É que os mortos do Antigo Egipto tinham
uma vida semelhante aos vivos e daí as imagens que vemos nos túmulos são
claramente esse universo. Levavam os seus bens e naturalmente os alimentos que
deviam estar sempre frescos para continuarem a sua vida no Além.
É que aqui a morte não tem as mesmas
cores com que nós a pintamos, mas sim com um pássaro que desaparece e que volta
mais tarde para reconhecer o corpo.
Se
o morto não fosse preparado o pássaro não o reconheceria e passaria
imediatamente a uma espécie de jogo de glória, segundo o qual o corpo teria que
passar por um tribunal (onde estariam cerca de 42 juízes e aí o morto deveria fazer a sua auto-defesa . O morto devia fazer-se acompanhar por uma espécie de “Código Civil “ – O livro
dos mortos e recitar respectivo capítulo 125.
O morto devia clamar a sua inocência. A
nossa dúvida centra-se precisamente nesta questão “Como é que o morto conseguia
sobreviver?”.
Para tal os sacerdotes deviam proceder
ao ritual da abertura da boca, o que lhe daria a vida eterna.
Quando vemos o filme “A múmia”, não se
pode aceitar de ânimo leve que o escaravelho seja o símbolo da destruição, o
realizador não terá lido alguns catálogos de exposições ou ensaios que explicam
que o escaravelho é posto junto do coração do morto após o processo da
mumificação. Pois este senhor realizador conhecer os últimos avanços da
Egiptologia portuguesa, nomeadamente a Tese de
Rogério Ferreira de Sousa.
Lendo Ferreira de Sousa compreendemos
que o escaravelho é o símbolo da ressurreição daí ser posto junto do coração do
morto. Até ao amanhecer o Sol representa o escaravelho que renova a vida e traz
uma nova luz sobre a vida eterna.
3 . E a ficção científica, onde fica?
Abordemos algumas teses sobre a
construção das pirâmides, mas elas também foram objecto de tema por parte de
alguns realizadores cinematográficos e autores científicos.
Em 2001 uma revista científica de grande
divulgação em França falava deste assunto, mas é sobretudo na televisão e no
cinema que esse a construção das pirâmides nos propõe um olhar para um universo
fantástico.
No filme em questão que daria origem a
uma série de televisão, um egiptólogo
afirmava de os deuses
egípcios escravizaram uma parte da
população egípcia. Ele tinha uma prova que demonstra tudo o que afirmava: a
máquina do tempo!
Algo que faria maravilhas a qualquer historiador
para provar a sua tese...
Imagine-se
levar um júri académico e o seu público a determinado local e época remotos.

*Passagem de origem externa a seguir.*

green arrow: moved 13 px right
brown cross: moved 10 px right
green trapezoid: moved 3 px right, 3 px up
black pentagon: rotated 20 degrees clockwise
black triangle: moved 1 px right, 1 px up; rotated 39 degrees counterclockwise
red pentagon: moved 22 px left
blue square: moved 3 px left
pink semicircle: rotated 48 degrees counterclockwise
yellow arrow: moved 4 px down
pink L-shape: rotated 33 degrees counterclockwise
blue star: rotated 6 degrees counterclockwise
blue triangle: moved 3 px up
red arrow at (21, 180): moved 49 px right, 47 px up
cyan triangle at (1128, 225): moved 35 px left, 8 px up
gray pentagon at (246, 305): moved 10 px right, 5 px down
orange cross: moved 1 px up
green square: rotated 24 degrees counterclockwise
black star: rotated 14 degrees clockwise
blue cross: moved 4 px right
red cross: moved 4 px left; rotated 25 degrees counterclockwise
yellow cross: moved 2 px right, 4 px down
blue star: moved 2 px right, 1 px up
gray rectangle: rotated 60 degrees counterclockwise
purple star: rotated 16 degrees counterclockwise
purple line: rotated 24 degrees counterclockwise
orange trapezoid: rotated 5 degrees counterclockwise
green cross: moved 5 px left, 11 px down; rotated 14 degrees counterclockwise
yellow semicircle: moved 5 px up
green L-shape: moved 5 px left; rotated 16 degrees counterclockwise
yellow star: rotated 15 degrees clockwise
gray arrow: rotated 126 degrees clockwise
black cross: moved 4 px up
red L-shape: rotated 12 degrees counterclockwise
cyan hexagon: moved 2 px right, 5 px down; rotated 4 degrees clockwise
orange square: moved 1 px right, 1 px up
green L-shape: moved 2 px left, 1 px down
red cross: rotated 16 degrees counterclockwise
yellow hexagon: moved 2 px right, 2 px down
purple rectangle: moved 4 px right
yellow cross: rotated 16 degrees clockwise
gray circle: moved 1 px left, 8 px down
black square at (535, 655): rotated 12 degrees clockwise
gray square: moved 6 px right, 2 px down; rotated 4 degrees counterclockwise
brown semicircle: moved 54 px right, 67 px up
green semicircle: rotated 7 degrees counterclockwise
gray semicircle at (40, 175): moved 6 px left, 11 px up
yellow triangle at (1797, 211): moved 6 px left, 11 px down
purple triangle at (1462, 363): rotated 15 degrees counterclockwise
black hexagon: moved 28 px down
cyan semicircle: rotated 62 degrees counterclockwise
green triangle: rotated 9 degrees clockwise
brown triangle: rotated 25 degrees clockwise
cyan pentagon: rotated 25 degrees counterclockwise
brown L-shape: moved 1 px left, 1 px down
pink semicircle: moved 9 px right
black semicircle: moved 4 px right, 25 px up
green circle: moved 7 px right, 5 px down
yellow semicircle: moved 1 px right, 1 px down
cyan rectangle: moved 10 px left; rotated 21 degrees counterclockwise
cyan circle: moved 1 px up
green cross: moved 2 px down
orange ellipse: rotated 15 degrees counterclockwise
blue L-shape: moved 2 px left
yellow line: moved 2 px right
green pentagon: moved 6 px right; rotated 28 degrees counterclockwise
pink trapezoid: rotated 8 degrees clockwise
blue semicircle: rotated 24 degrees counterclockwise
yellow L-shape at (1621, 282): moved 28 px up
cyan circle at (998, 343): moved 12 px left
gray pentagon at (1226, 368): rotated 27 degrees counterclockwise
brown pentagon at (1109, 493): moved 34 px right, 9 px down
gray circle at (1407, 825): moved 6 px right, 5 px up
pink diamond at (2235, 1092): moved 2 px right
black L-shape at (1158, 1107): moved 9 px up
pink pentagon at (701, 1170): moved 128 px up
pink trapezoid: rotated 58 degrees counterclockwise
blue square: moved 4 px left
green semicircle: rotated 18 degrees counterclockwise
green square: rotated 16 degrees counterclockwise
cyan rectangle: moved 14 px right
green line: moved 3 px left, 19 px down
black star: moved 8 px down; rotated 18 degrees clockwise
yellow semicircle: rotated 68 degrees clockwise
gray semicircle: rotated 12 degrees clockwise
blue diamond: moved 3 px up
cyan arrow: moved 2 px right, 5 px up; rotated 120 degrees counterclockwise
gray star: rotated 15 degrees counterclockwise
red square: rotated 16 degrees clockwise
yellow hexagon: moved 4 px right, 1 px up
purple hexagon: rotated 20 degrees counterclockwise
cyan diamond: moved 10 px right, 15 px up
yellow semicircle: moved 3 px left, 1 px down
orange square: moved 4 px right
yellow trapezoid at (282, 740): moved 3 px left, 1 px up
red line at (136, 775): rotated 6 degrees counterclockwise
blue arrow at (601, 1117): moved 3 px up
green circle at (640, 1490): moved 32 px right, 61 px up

Este não será de facto um tema a levar
em conta e que nos faz recordar os tempos de estudantes em que colegas mais
ousados questionavam o professor sobre estas matérias. Ao que o professor
argumentava se não se enganaram na licenciatura que estavam a tirar. Não
estariam mais vocacionados para as Línguas e Literaturas Modernas? Talvez tivesse
tido essa sorte Enki Bilal, o autor que falámos no início.
Não
terá seguido o conselho do seu mestre e terá
escrito uma banda desenhada intitulada “A feira dos imortais”, “A mulher
armadilha” e “O frio polar” que dariam em 2004 origem ao filme “O imortal”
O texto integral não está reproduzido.